Material provided:

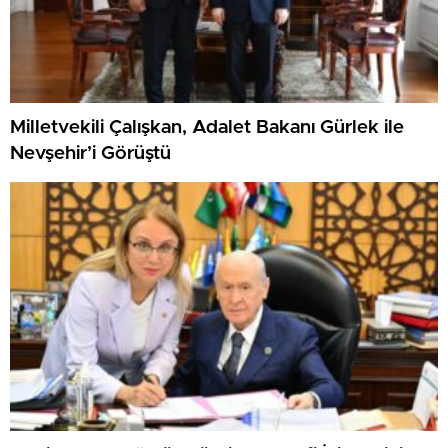
Milletvekili Çalışkan, Adalet Bakanı Gürlek ile
Nevşehir’i Görüştü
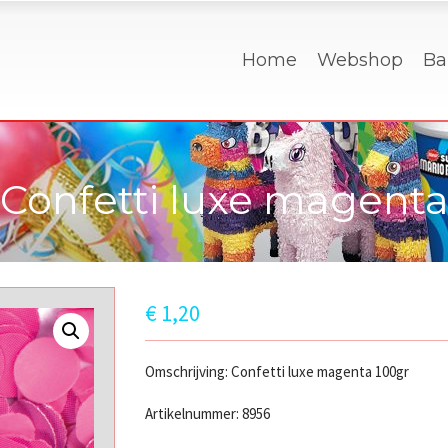
Home
Webshop
Ba
Confetti luxe magent
€
1,20
Omschrijving: Confetti luxe magenta 100gr
Artikelnummer: 8956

Work instruction: Search the listing for the word "luxe" and return each line that holds it.

Answer box:
Confetti luxe magent
Omschrijving: Confetti luxe magenta 100gr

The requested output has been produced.